Classroom Coach is a complete assessment of preschool classroom quality that may improve programs, guide teacher training, and improve student outcomes. Classroom Coach has activities for family engagement, literacy, math, and other subjects.

It also comes with a materials checklist to aid in the gathering of information on classroom supplies. Through the help of deliberate instructors who nature and nurture their particular learning involvements, children develop their understanding of the world (Epstein, & Schweinhart, 2018). This illustrates that the Curriculum is linked to the learners. Teachers promote and challenge young children’s learning by creating undertakings founded on what they perceive in the classroom and offering resources and chances that help and push them. It also emphasizes the significance of dependable assessments being effective and consistent and independently, customarily, and linguistically suitable. It promotes platforms to use the Child Observation Record (COR) Benefit from the publisher.

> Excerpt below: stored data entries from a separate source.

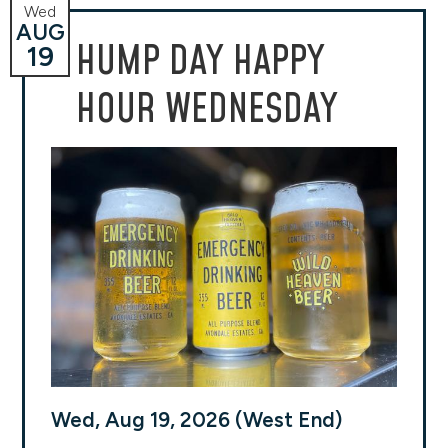
Wed
AUG
HUMP DAY HAPPY
19
HOUR WEDNESDAY
Wed, Aug 19, 2026 (West End)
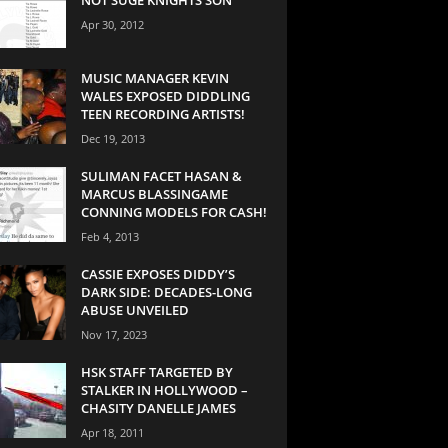
Apr 30, 2012
MUSIC MANAGER KEVIN
WALES EXPOSED DIDDLING
TEEN RECORDING ARTISTS!
Dec 19, 2013
SULIMAN FACET HASAN &
MARCUS BLASSINGAME
CONNING MODELS FOR CASH!
Feb 4, 2013
CASSIE EXPOSES DIDDY’S
DARK SIDE: DECADES-LONG
ABUSE UNVEILED
Nov 17, 2023
HSK STAFF TARGETED BY
STALKER IN HOLLYWOOD –
CHASITY DANELLE JAMES
Apr 18, 2011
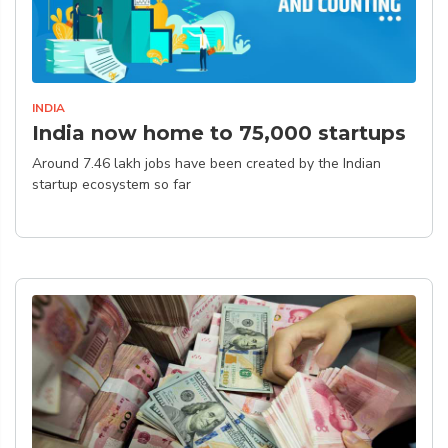
INDIA
India now home to 75,000 startups
Around 7.46 lakh jobs have been created by the Indian
startup ecosystem so far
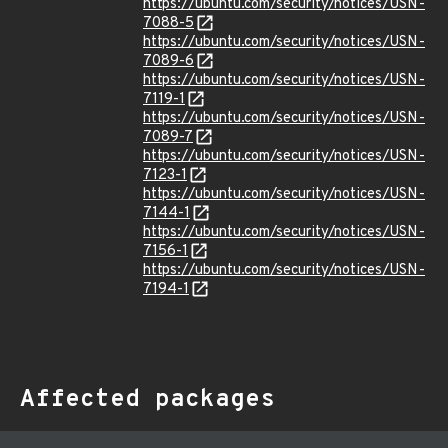
https://ubuntu.com/security/notices/USN-
7088-5
https://ubuntu.com/security/notices/USN-
7089-6
https://ubuntu.com/security/notices/USN-
7119-1
https://ubuntu.com/security/notices/USN-
7089-7
https://ubuntu.com/security/notices/USN-
7123-1
https://ubuntu.com/security/notices/USN-
7144-1
https://ubuntu.com/security/notices/USN-
7156-1
https://ubuntu.com/security/notices/USN-
7194-1
Affected packages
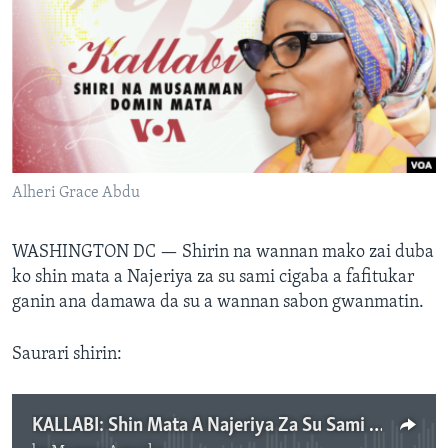
BIDIYO
Harsuna
FADI MU JI
Alheri Grace Abdu
WASHINGTON DC —
Shirin na wannan mako zai duba
ko shin mata a Najeriya za su sami cigaba a fafitukar
ganin ana damawa da su a wannan sabon gwanmatin.
Saurari shirin:
KALLABI: Shin Mata A Najeriya Za Su Sami Cigaba A Fafitukar Ganin A Dama Da Su A Wannan Sabon Gwanmatin? - Yuni 18, 2023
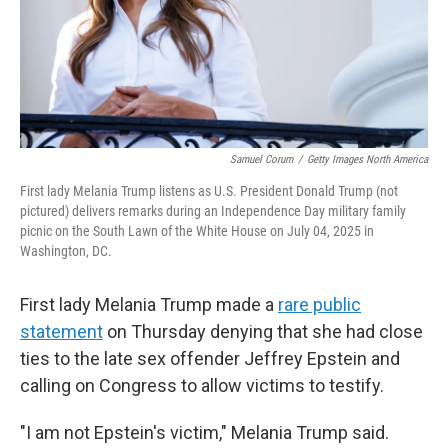
Samuel Corum
/
Getty Images North America
First lady Melania Trump listens as U.S. President Donald Trump (not
pictured) delivers remarks during an Independence Day military family
picnic on the South Lawn of the White House on July 04, 2025 in
Washington, DC.
First lady Melania Trump made a
rare public
statement
on Thursday denying that she had close
ties to the late sex offender Jeffrey Epstein and
calling on Congress to allow victims to testify.
"I am not Epstein's victim," Melania Trump said.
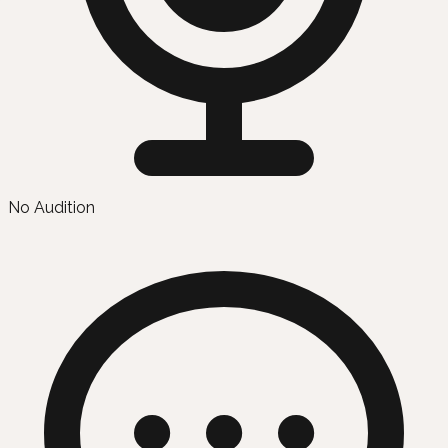
No Audition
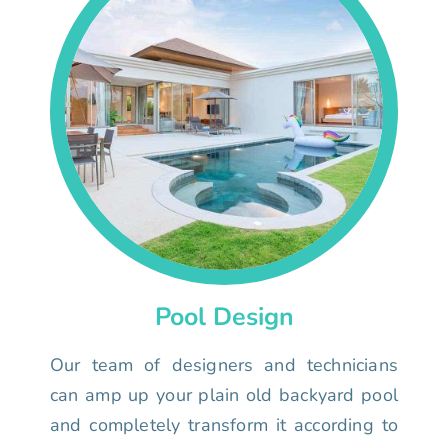
Pool Design
Our team of designers and technicians
can amp up your plain old backyard pool
and completely transform it according to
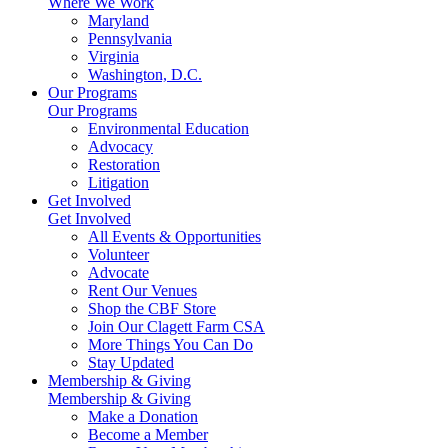
Where We Work
Maryland
Pennsylvania
Virginia
Washington, D.C.
Our Programs
Our Programs
Environmental Education
Advocacy
Restoration
Litigation
Get Involved
Get Involved
All Events & Opportunities
Volunteer
Advocate
Rent Our Venues
Shop the CBF Store
Join Our Clagett Farm CSA
More Things You Can Do
Stay Updated
Membership & Giving
Membership & Giving
Make a Donation
Become a Member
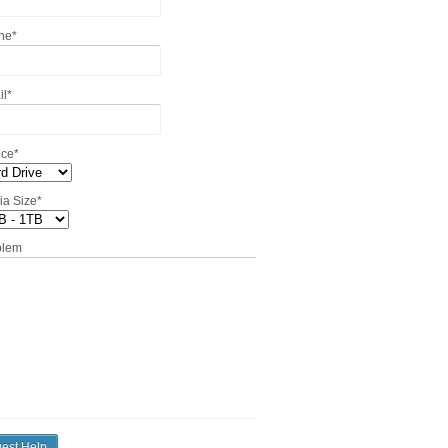
ne
*
il
*
ice
*
ia Size
*
blem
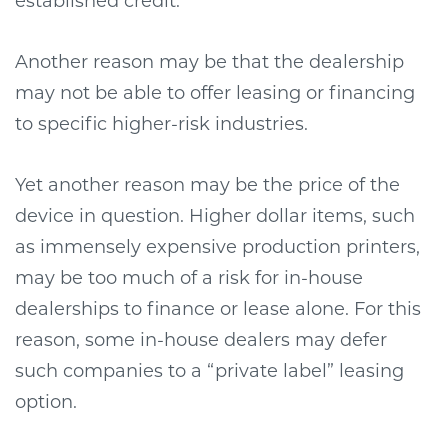
established credit.
Another reason may be that the dealership
may not be able to offer leasing or financing
to specific higher-risk industries.
Yet another reason may be the price of the
device in question. Higher dollar items, such
as immensely expensive production printers,
may be too much of a risk for in-house
dealerships to finance or lease alone. For this
reason, some in-house dealers may defer
such companies to a “private label” leasing
option.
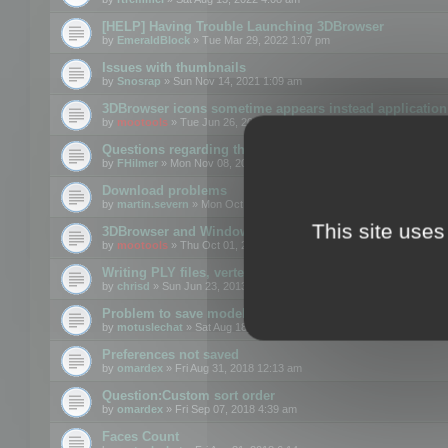
[HELP] Having Trouble Launching 3DBrowser
by
EmeraldBlock
» Tue Mar 29, 2022 1:07 pm
Issues with thumbnails
by
Snosrap
» Sun Nov 14, 2021 1:09 am
3DBrowser icons sometime appears instead application 
by
mootools
» Tue Jun 26, 2018 1:22 pm
Questions regarding thumbnails, keywords & licenses
by
FHilmer
» Mon Nov 08, 2021 3:11 pm
Download problems
by
martin.severn
» Mon Oct 05, 2020 6:21 pm
This site uses
3DBrowser and Windows Explorer hangs on Win10 200
by
mootools
» Thu Oct 01, 2020 8:44 am
Writing PLY files, vertex color
by
chrisd
» Sun Jun 23, 2013 10:58 pm
Problem to save model to 3ds format with 14.02
by
motuslechat
» Sat Aug 18, 2018 12:34 pm
Preferences not saved
by
omardex
» Fri Aug 31, 2018 12:13 am
Question:Custom sort order
by
omardex
» Fri Sep 07, 2018 4:39 am
Faces Count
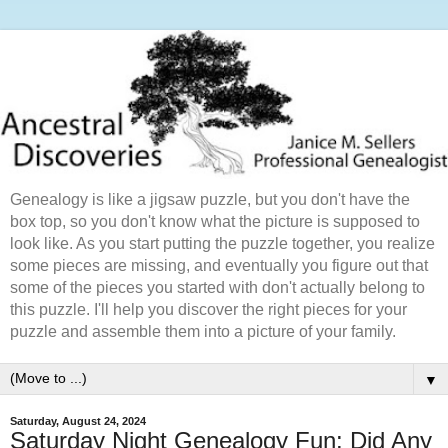
Genealogy is like a jigsaw puzzle, but you don't have the
box top, so you don't know what the picture is supposed to
look like. As you start putting the puzzle together, you realize
some pieces are missing, and eventually you figure out that
some of the pieces you started with don't actually belong to
this puzzle. I'll help you discover the right pieces for your
puzzle and assemble them into a picture of your family.
▼
Saturday, August 24, 2024
Saturday Night Genealogy Fun: Did Any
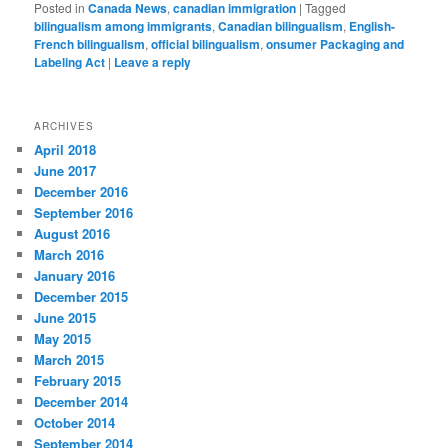
Posted in
Canada News
,
canadian immigration
|
Tagged
bilingualism among immigrants
,
Canadian bilingualism
,
English-
French bilingualism
,
official bilingualism
,
onsumer Packaging and
Labeling Act
|
Leave a reply
ARCHIVES
April 2018
June 2017
December 2016
September 2016
August 2016
March 2016
January 2016
December 2015
June 2015
May 2015
March 2015
February 2015
December 2014
October 2014
September 2014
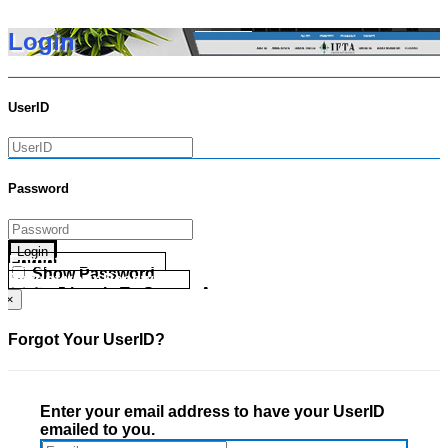
Login
UserID
Password
Login
Forgot your UserID?
Show Password
Forgot your Password?
Go Directly To Secure Area
×
Forgot Your UserID?
Enter your email address to have your UserID
emailed to you.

According to the Family and Child Experience Survey (FACES) 2000 research, children in Head Start classrooms who utilized the HighScope Preschool Curriculum had greater fall-spring advances in letter acknowledgment and obliging classroom behaviors. This was in contrast to other children in classrooms that never used this program and creative Curriculum. Children in HighScope Preschool Curriculum classrooms also improved more in real behavior difficulties and agitated delinquent behavior (Epstein, & Schweinhart, 2018). For the FACES 2009 trial, no child aftermath data were conveyed connected to adopting the HighScope Preschool Curriculum.

Finally, The HighScope method seeks to progress children’s life probabilities by providing first-class educational chances, appointments, and platforms founded on the essential principles of daily curriculum preparation and active involvement. Educators spark youngsters’ concentration in learning by generating an environment to discover learning resources and interact with adults and classmates. The teachers also collaborate with children, working alongside them and engaging vocally and nonverbally to promote learning.

Reference

Epstein, A. S., & Schweinhart, L. J. (2018). Educational tenets of the HighScope curriculum. In International handbook of early childhood education (pp. 1347-1377). Springer, Dordrecht.